_Required work_
In the material below, find each line holding the string "siamo" and copy it.

_Information_
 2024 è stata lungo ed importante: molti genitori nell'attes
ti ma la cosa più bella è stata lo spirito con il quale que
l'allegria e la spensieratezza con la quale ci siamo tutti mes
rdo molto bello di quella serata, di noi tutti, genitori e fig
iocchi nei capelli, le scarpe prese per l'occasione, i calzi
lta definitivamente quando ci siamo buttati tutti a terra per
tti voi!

---

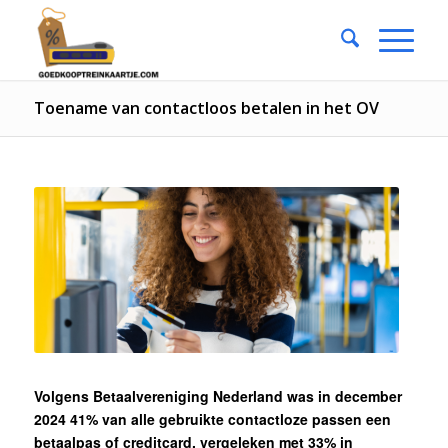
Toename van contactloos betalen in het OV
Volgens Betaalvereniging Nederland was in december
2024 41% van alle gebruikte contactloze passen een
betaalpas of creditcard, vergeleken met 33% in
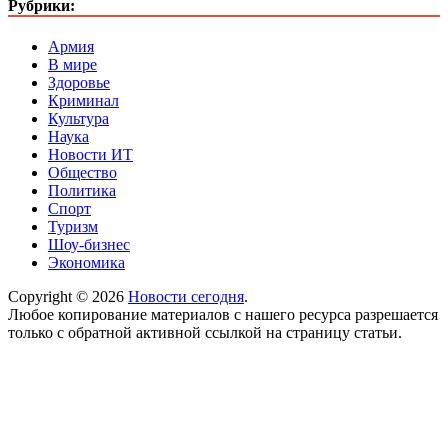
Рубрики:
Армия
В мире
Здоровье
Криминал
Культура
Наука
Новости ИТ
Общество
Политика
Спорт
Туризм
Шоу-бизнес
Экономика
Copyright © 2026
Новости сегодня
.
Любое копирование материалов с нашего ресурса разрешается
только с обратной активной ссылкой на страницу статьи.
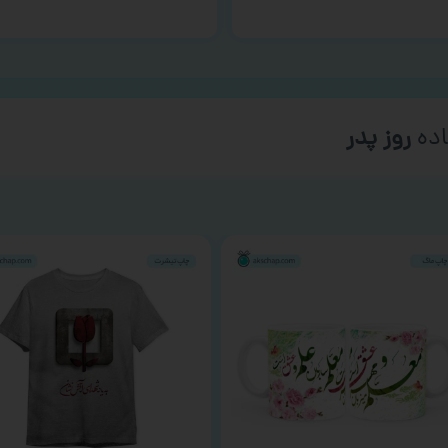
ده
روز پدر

_Written response_
l'allegria e la spensieratezza con la quale ci siamo tutti mes
lta definitivamente quando ci siamo buttati tutti a terra per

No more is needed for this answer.